You can request information from your agent at any time. If you are revoking a prior Power of Attorney by executing this Power of Attorney, you should provide written notice of the revocation to your prior agent(s) and to the financial institutions where your accounts are located.

You can revoke or terminate your Power of Attorney at any time for any reason as long as you are of sound mind. If you are no longer of sound mind, a court can remove an agent for acting improperly.

Your agent cannot make health care decisions for you. You may execute a "Health Care Proxy" to do this.

The law governing Powers of Attorney is contained in the New York General Obligations Law, Article 5, Title 15. This law is available at a law library, or online through the New York State Senate or Assembly websites, www.senate.state.ny.us or www.assembly.state.ny.us.

If there is anything about this document that you do not understand, you should ask a lawyer of your own choosing to explain it to you.

IMPORTANT INFORMATION FOR THE AGENT:

When you accept the authority granted under this Power of Attorney, a special legal relationship is created between you and the principal.

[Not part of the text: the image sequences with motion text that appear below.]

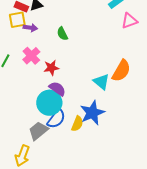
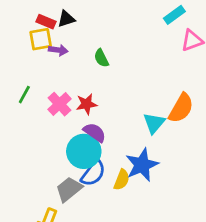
pink cross: (31, 56) -> (59, 104), moved
cyan triangle: (101, 82) -> (154, 123), turned 30

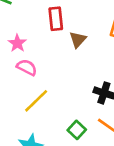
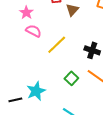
yellow line: (36, 101) -> (57, 45), moved

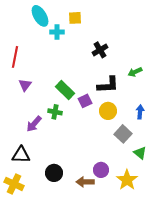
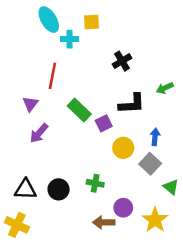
red line: (15, 57) -> (52, 76), moved
yellow circle: (108, 111) -> (123, 148), moved
green cross: (55, 112) -> (95, 183), moved
blue arrow: (140, 112) -> (155, 137), moved
purple arrow: (34, 124) -> (39, 133), moved
black circle: (54, 173) -> (59, 189), moved

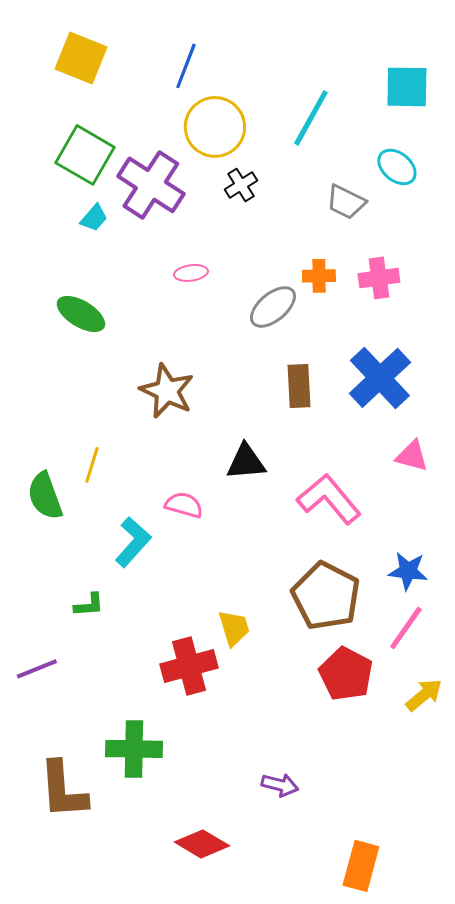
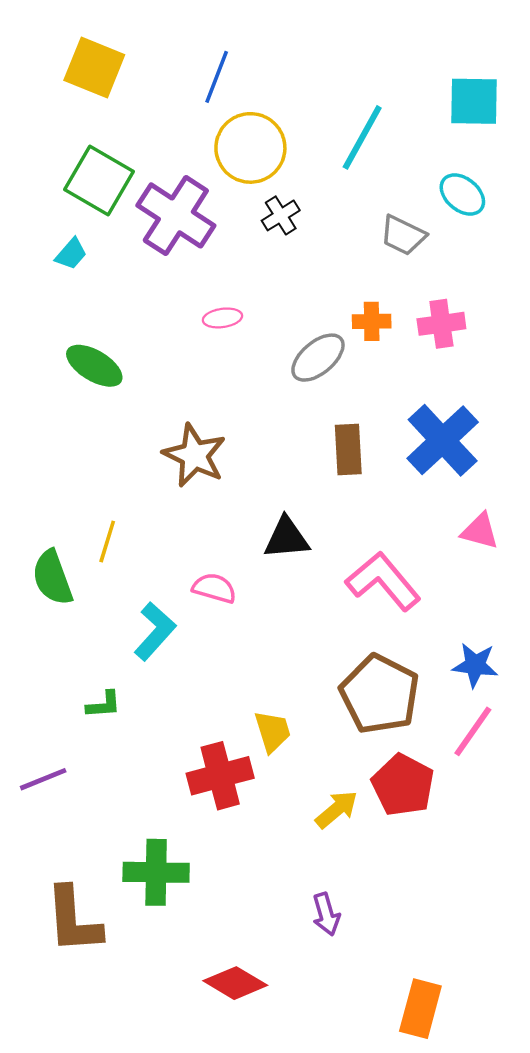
cyan trapezoid: (94, 218) -> (71, 254), moved
yellow arrow: (424, 695) -> (337, 809), moved
purple arrow: (280, 785) -> (326, 914), turned 60

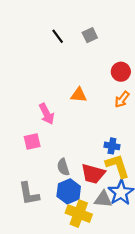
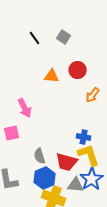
gray square: (90, 35) -> (64, 37), turned -32
red circle: (121, 72) -> (78, 70), moved
orange triangle: (79, 95) -> (52, 76), moved

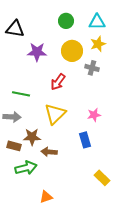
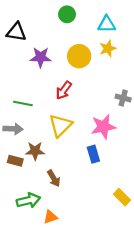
green circle: (66, 21) -> (67, 14), moved
gray cross: (92, 68) -> (123, 98), moved
pink star: (94, 115) -> (103, 127), size x1.6
brown arrow: (49, 152) -> (54, 178), moved, turned -126
green arrow: (26, 168) -> (28, 200), moved
yellow rectangle: (102, 178) -> (122, 197), moved

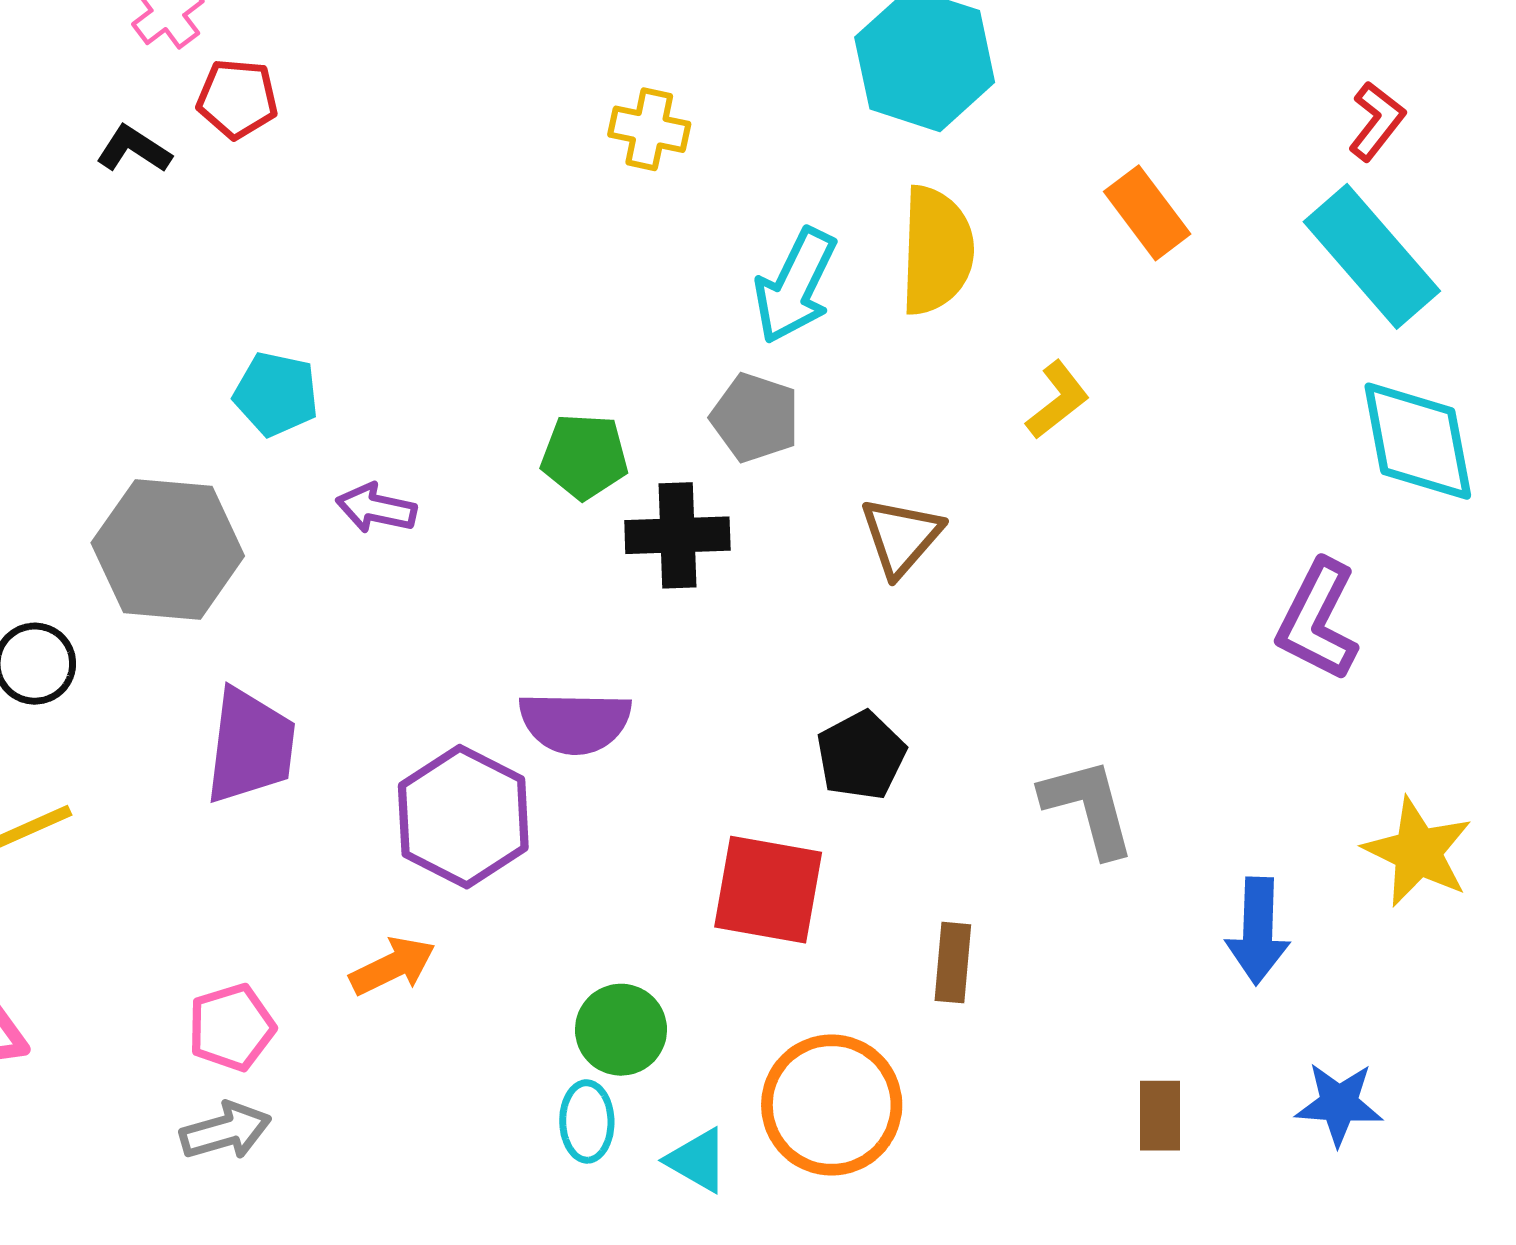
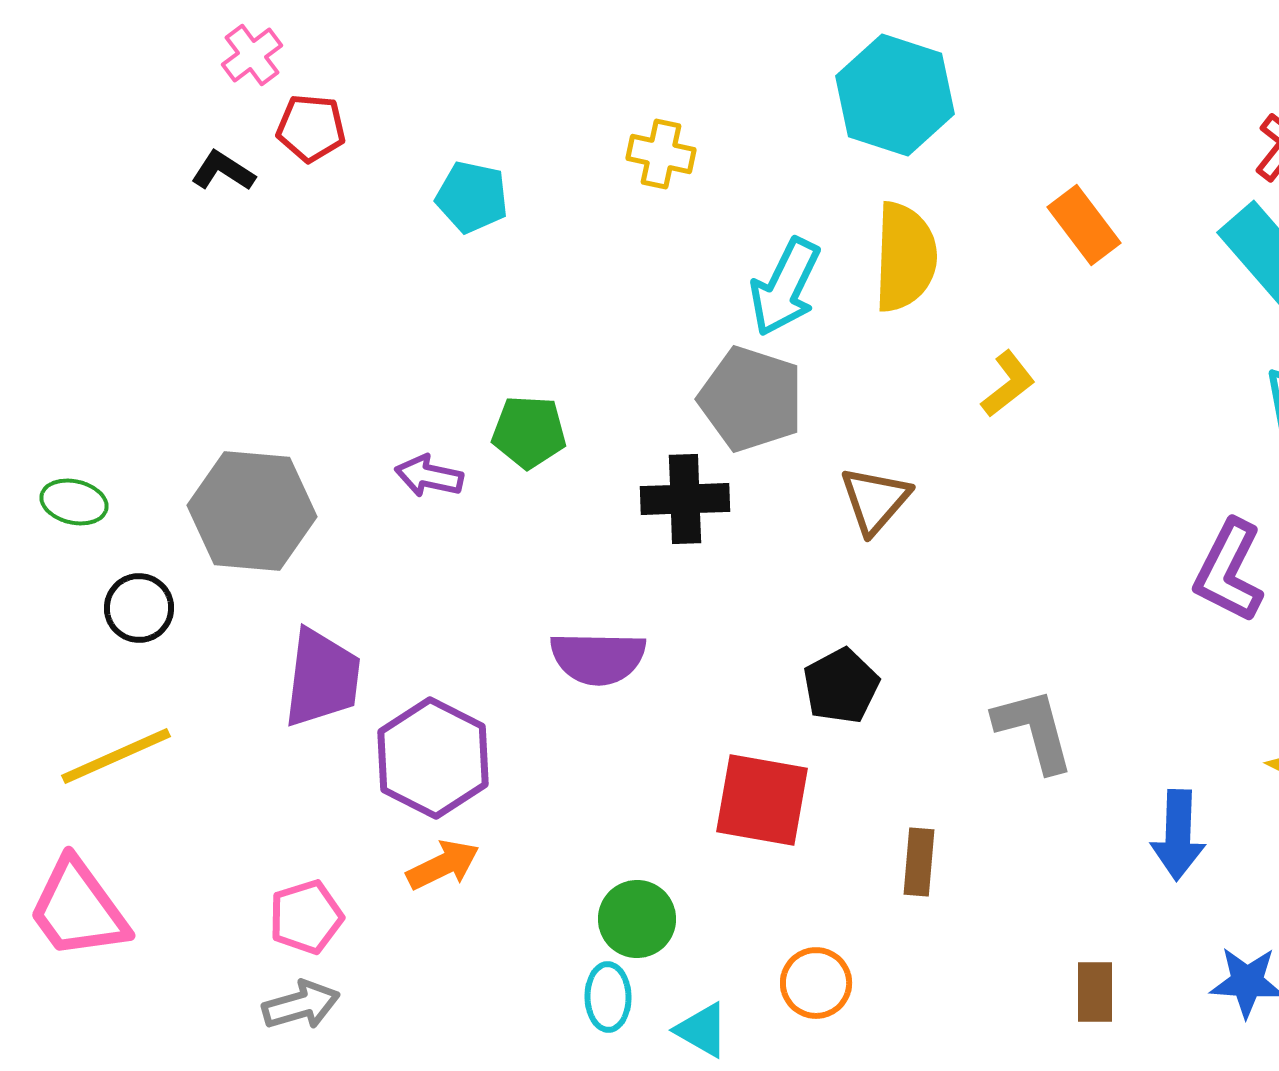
cyan pentagon: (276, 394) -> (472, 197), moved
gray pentagon: (755, 418) -> (751, 399), size x1.4
green pentagon: (584, 456) -> (529, 432), moved
purple hexagon: (463, 817) -> (433, 758), moved
orange circle: (832, 1105) -> (816, 983), size x0.6

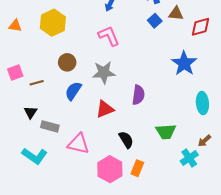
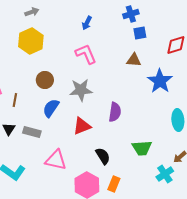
brown triangle: (176, 14) -> (134, 60), moved
blue square: (155, 21) -> (140, 33), moved, turned 32
brown line: (37, 83) -> (15, 100), turned -64
gray rectangle: (50, 126) -> (32, 132), moved

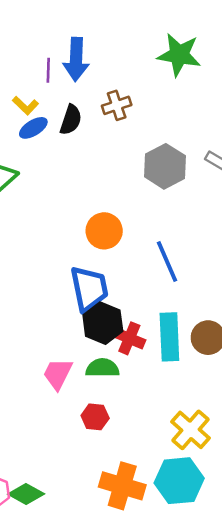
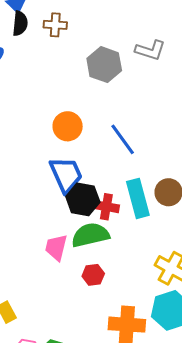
brown cross: (117, 105) -> (55, 25), turned 35
black semicircle: (71, 120) -> (20, 23), moved
green semicircle: (102, 368) -> (90, 235), size x1.4

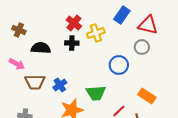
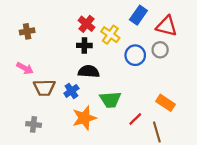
brown cross: (19, 30) -> (27, 31), turned -32
yellow cross: (96, 33) -> (110, 35), turned -36
black semicircle: (41, 48) -> (89, 71), moved
blue circle: (119, 65) -> (135, 55), moved

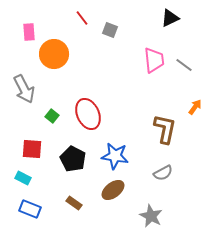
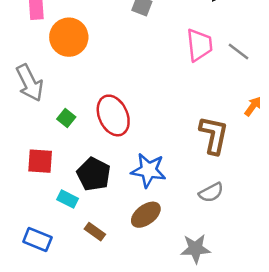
cyan rectangle: (23, 178) -> (68, 199), moved
gray star: (151, 216) -> (195, 249), turned -30

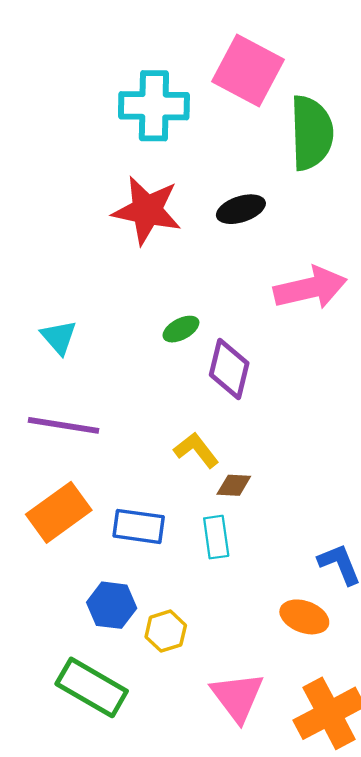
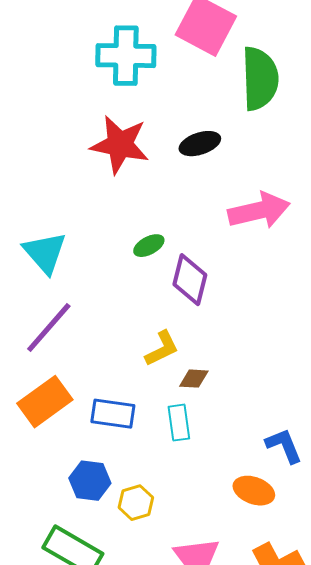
cyan triangle: (59, 337) -> (45, 253), size x1.4
purple line: (63, 425) -> (49, 328), turned -58
yellow L-shape: (196, 450) -> (162, 349), turned 102

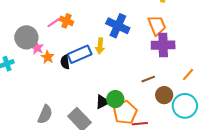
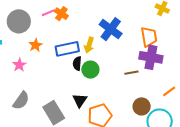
pink star: (37, 48) -> (19, 65), moved
black semicircle: (65, 62) -> (77, 63), moved
brown line: (148, 79) -> (131, 73), moved
green circle: (115, 99) -> (90, 70), moved
black triangle: (102, 102) -> (80, 100), turned -42

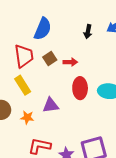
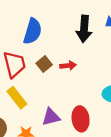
black arrow: (88, 32) -> (84, 29), size x1.6
red ellipse: (80, 88) -> (81, 119), moved

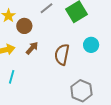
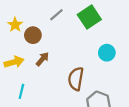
brown semicircle: (62, 54) -> (76, 79), moved

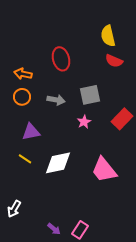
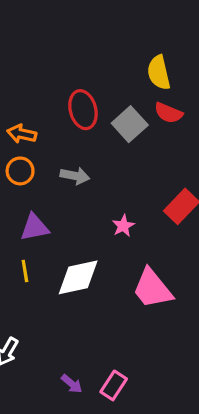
gray square: (90, 95) -> (130, 124), moved, turned -30
pink star: (84, 122) -> (123, 226), moved
yellow line: (25, 159) -> (25, 271), turned 48

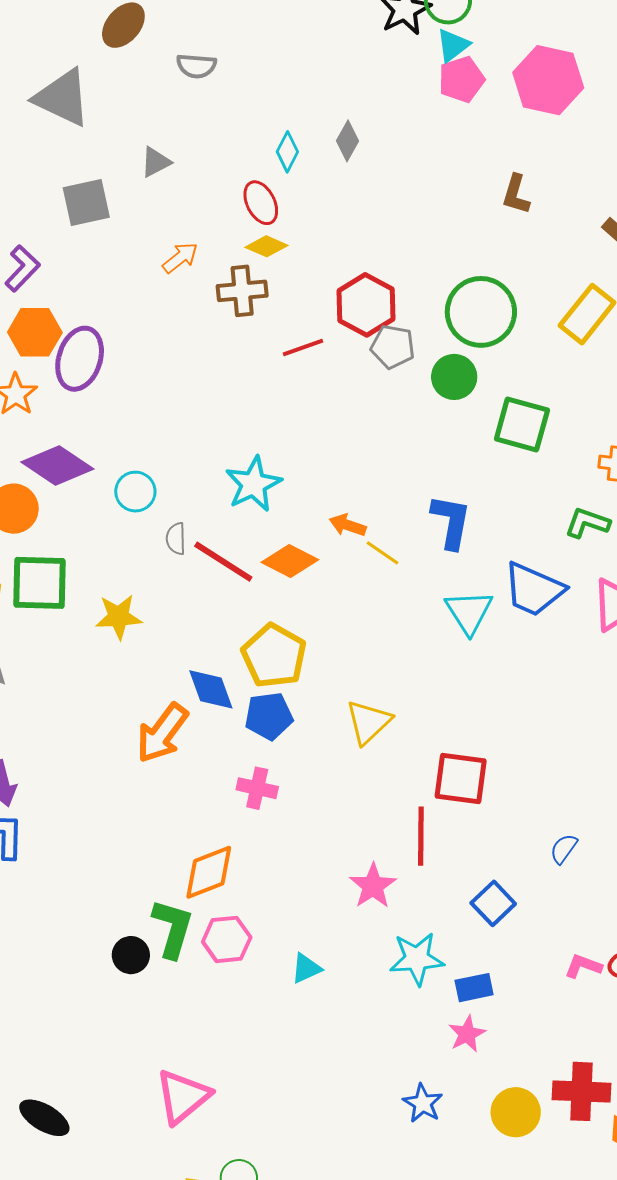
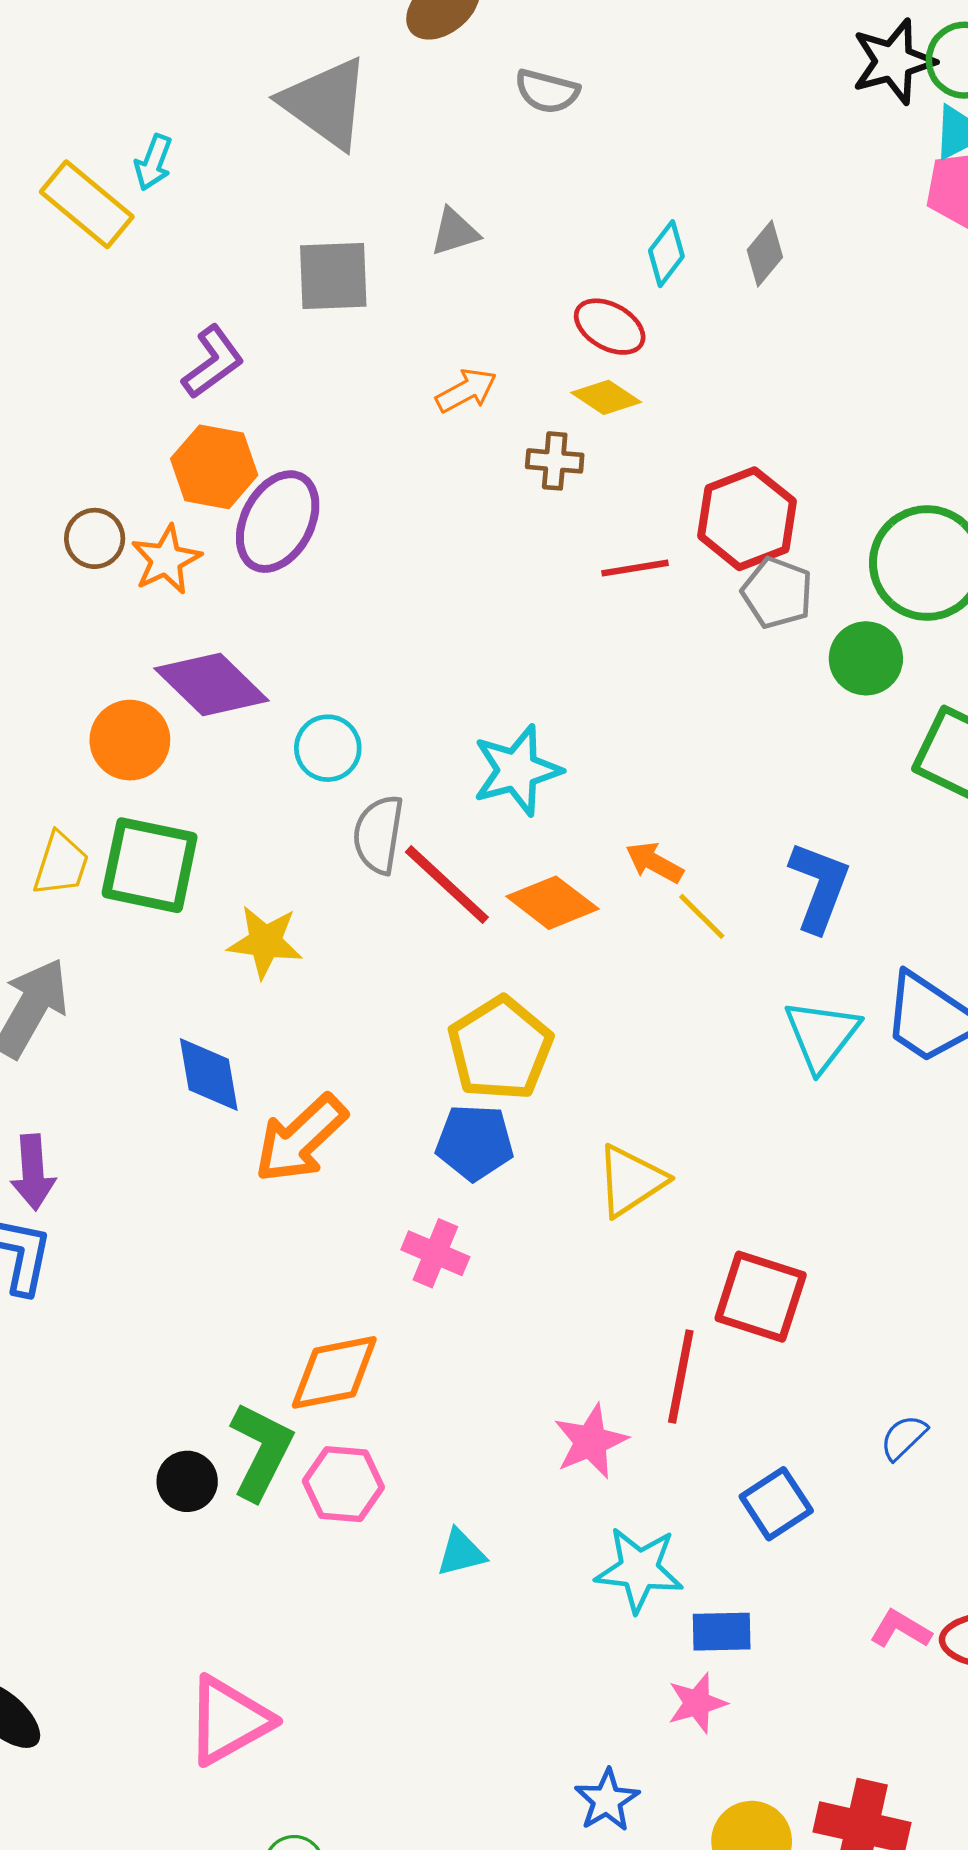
red ellipse: (261, 203) -> (610, 327), turned -45
brown cross: (242, 291) -> (555, 461), size x0.7
gray semicircle: (176, 539) -> (378, 834), size x1.5
blue diamond: (211, 689) -> (209, 1074), moved

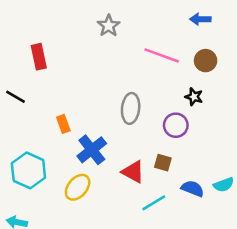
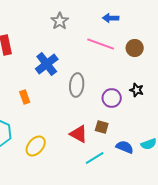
blue arrow: (200, 19) -> (111, 18), moved
black star: (194, 97) -> (137, 90), moved
blue cross: (92, 150) -> (47, 64), moved

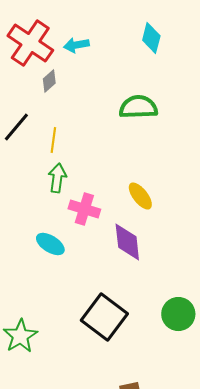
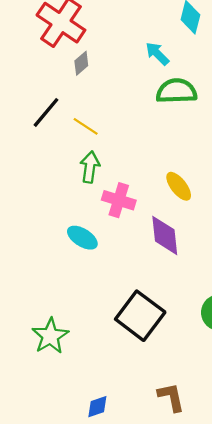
cyan arrow: (76, 45) -> (157, 54), moved, turned 55
yellow line: (53, 140) -> (86, 126), turned -65

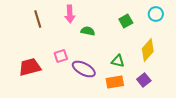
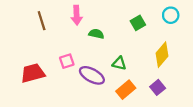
green triangle: (118, 61) -> (119, 63), moved
orange rectangle: (115, 82) -> (126, 90), turned -30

This relationship imposes on you legal responsibilities that continue until you resign or the Power of Attorney is terminated or revoked.

You must:

(1) act according to any instructions from the principal, or, where there are no instructions, in the principal's best interest;

(2) avoid conflicts that would impair your ability to act in the principal's best interest;

(3) keep the principal's property separate and distinct from any assets you own or control, unlessotherwise permitted by law;

(4) keep a record or all receipts, payments, and transactions conducted for the principal; and

(5) disclose your identity as an agent whenever you act for the principal by writing or printing the principal's name and signing your own name as "agent" in either of the following manner: (Principal's Name) by (Your Signature) as Agent, or (your signature) as Agent for (Principal's Name).

You may not use the principal's assets to benefit yourself or give major gifts to yourself or anyone else unless the principal has specifically granted you that authority in this Power of Attorney or in a Statutory Major Gifts Rider attached to this Power of Attorney. If you have that authority, you must act according to any instructions of the principal or, where there are no such instructions, in the principal's best interest. You may resign by giving written notice to the principal and to any co-agent, successor agent, monitor if one has been named in this document, or the principal's guardian if one has been appointed. If there is anything about this document or your responsibilities that you do not understand, you should seek legal advice.

Liability of agent:

The meaning of the authority given to you is defined in New York's General Obligations Law, Article 5, Title 15. If it is found that you have violated the law or acted outside the authority granted to you in the Power of Attorney, you may be liable under the law for your violation.